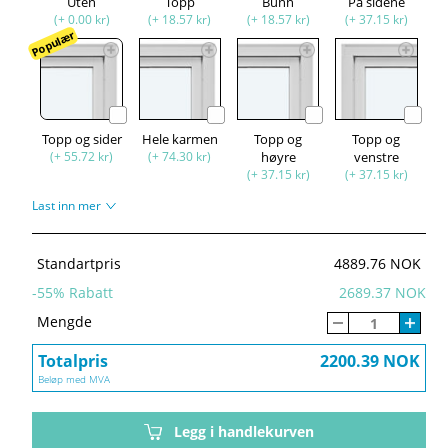
Uten
Topp
Bunn
På sidene
(+ 0.00 kr)
(+ 18.57 kr)
(+ 18.57 kr)
(+ 37.15 kr)
Populær
Topp og sider
Hele karmen
Topp og
Topp og
(+ 55.72 kr)
(+ 74.30 kr)
høyre
venstre
(+ 37.15 kr)
(+ 37.15 kr)
Last inn mer
Standartpris
4889.76 NOK
-
55
% Rabatt
2689.37 NOK
Mengde
Totalpris
2200.39 NOK
Beløp med MVA
Legg i handlekurven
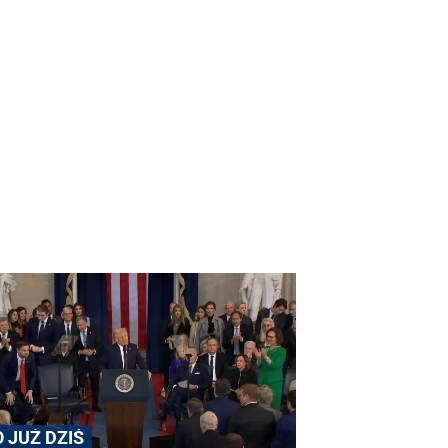
O JUŻ DZIŚ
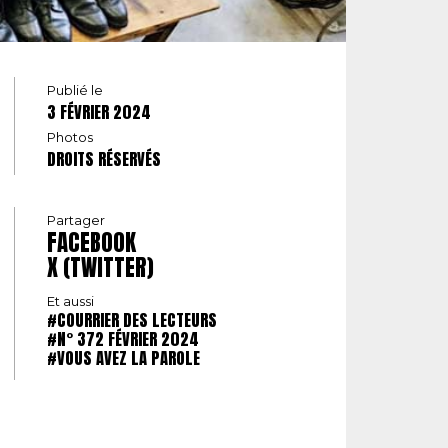
Publié le
3 FÉVRIER 2024
Photos
DROITS RÉSERVÉS
Partager
FACEBOOK
X (TWITTER)
Et aussi
#COURRIER DES LECTEURS
#N° 372 FÉVRIER 2024
#VOUS AVEZ LA PAROLE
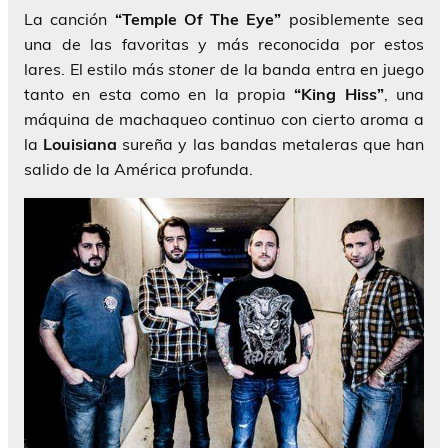
La canción
“Temple Of The Eye”
posiblemente sea
una de las favoritas y más reconocida por estos
lares. El estilo más
stoner
de la banda entra en juego
tanto en esta como en la propia
“King Hiss”
, una
máquina de machaqueo continuo con cierto aroma a
la
Louisiana
sureña y las bandas metaleras que han
salido de la América profunda.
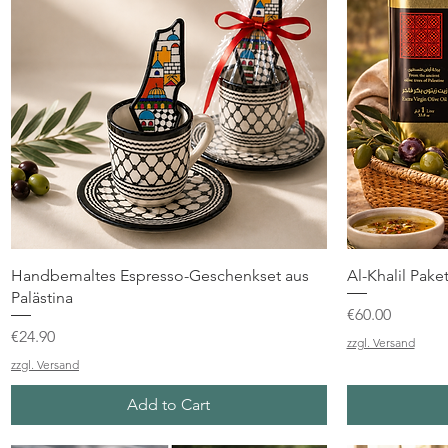
Quick View
Handbemaltes Espresso-Geschenkset aus
Al-Khalil Pake
Palästina
Price
€60.00
Price
€24.90
zzgl. Versand
zzgl. Versand
Add to Cart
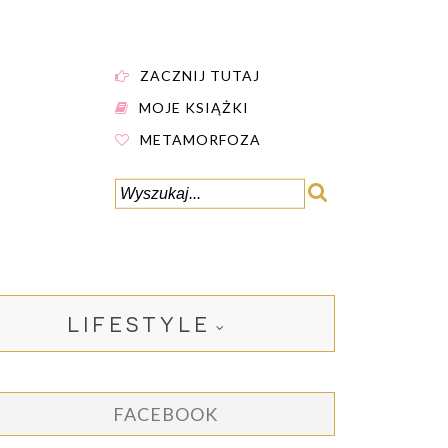
ZACZNIJ TUTAJ
MOJE KSIĄŻKI
METAMORFOZA
LIFESTYLE
FACEBOOK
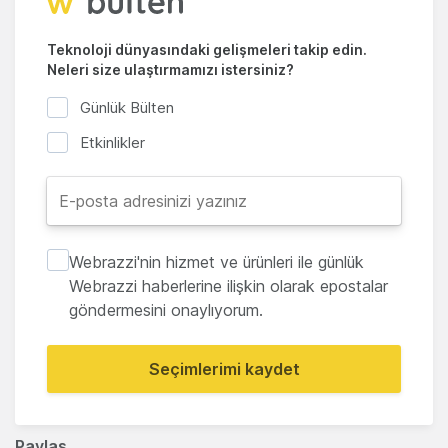
Teknoloji dünyasındaki gelişmeleri takip edin.
Neleri size ulaştırmamızı istersiniz?
Günlük Bülten
Etkinlikler
Webrazzi'nin hizmet ve ürünleri ile günlük
Webrazzi haberlerine ilişkin olarak epostalar
göndermesini onaylıyorum.
Seçimlerimi kaydet
Paylaş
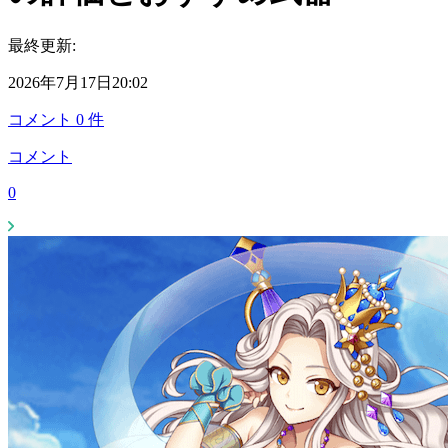
最終更新:
2026年7月17日20:02
コメント
0
件
コメント
0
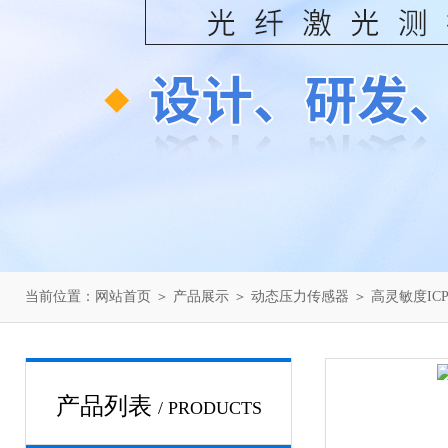
当前位置：
网站首页
＞
产品展示
＞
动态压力传感器
＞
高灵敏度IC
产品列表
/ PRODUCTS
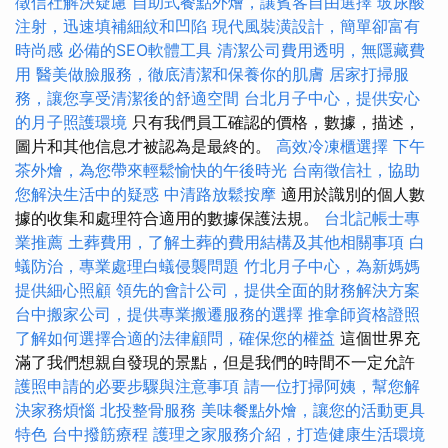
徵信社解決疑慮
自助式餐點外燴，讓賓客自由選擇
玻尿酸
注射，迅速填補細紋和凹陷
現代風裝潢設計，簡單卻富有
時尚感
必備的SEO軟體工具
清潔公司費用透明，無隱藏費
用
醫美做臉服務，徹底清潔和保養你的肌膚
居家打掃服
務，讓您享受清潔後的舒適空間
台北月子中心，提供安心
的月子照護環境
只有我們員工確認的價格，數據，描述，
圖片和其他信息才被認為是最終的。
高效冷凍櫃選擇
下午
茶外燴，為您帶來輕鬆愉快的午後時光
台南徵信社，協助
您解決生活中的疑惑
中清路放鬆按摩
適用於識別的個人數
據的收集和處理符合適用的數據保護法規。
台北記帳士專
業推薦
土葬費用，了解土葬的費用結構及其他相關事項
白
蟻防治，專業處理白蟻侵襲問題
竹北月子中心，為新媽媽
提供細心照顧
領先的會計公司，提供全面的財務解決方案
台中搬家公司，提供專業搬遷服務的選擇
推拿師資格證照
了解如何選擇合適的法律顧問，確保您的權益
這個世界充
滿了我們想親自發現的景點，但是我們的時間不一定允許
護照申請的必要步驟與注意事項
請一位打掃阿姨，幫您解
決家務煩惱
北投整骨服務
美味餐點外燴，讓您的活動更具
特色
台中撥筋療程
護理之家服務介紹，打造健康生活環境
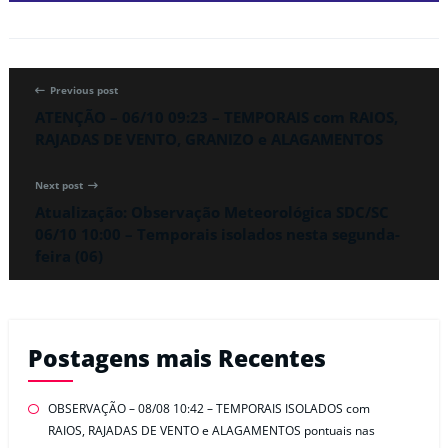
Previous post
ATENÇÃO – 06/10 09:23 – TEMPORAIS com RAIOS,
RAJADAS DE VENTO, GRANIZO e ALAGAMENTOS
Next post
Atualização: Observação Meteorológica SDC/SC
06/10 10:00 – Temporais isolados nesta segunda-
feira (06)
Postagens mais Recentes
OBSERVAÇÃO – 08/08 10:42 – TEMPORAIS ISOLADOS com
RAIOS, RAJADAS DE VENTO e ALAGAMENTOS pontuais nas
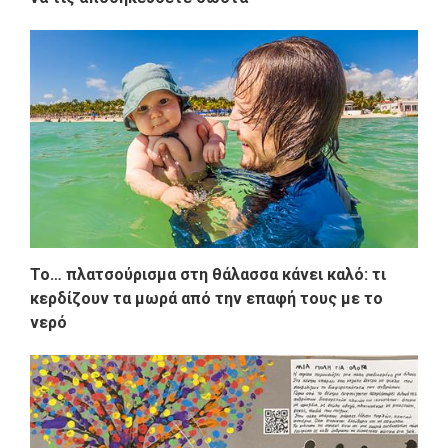
Το… πλατσούρισμα στη θάλασσα κάνει καλό: τι
κερδίζουν τα μωρά από την επαφή τους με το
νερό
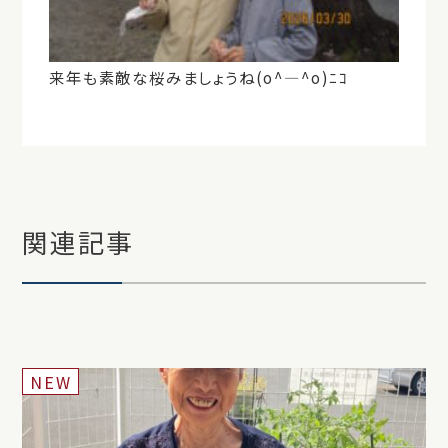
来年も素敵な桜みましょうね
(o^
―
^o)
ﾆｺ
関連記事
NEW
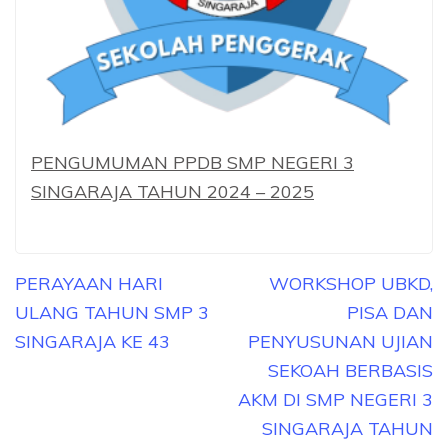
PENGUMUMAN PPDB SMP NEGERI 3
SINGARAJA TAHUN 2024 – 2025
Post
PERAYAAN HARI
WORKSHOP UBKD,
navigation
ULANG TAHUN SMP 3
PISA DAN
SINGARAJA KE 43
PENYUSUNAN UJIAN
SEKOAH BERBASIS
AKM DI SMP NEGERI 3
SINGARAJA TAHUN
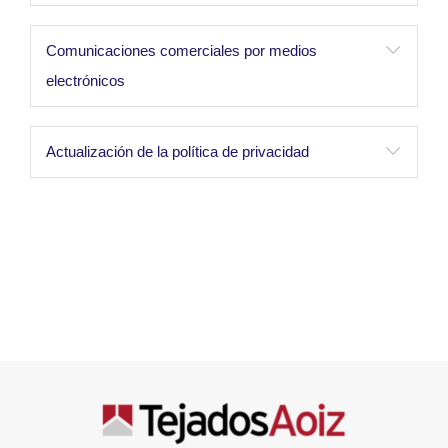
Comunicaciones comerciales por medios
electrónicos
Actualización de la política de privacidad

-*-*-

> INSTRUCTIONS TO FOLLOW: Scan the listing above, and wherever a line holds the string "NEGERI", copy that line.

> THE ANSWER:
PENGUMUMAN PPDB SMP NEGERI 3
AKM DI SMP NEGERI 3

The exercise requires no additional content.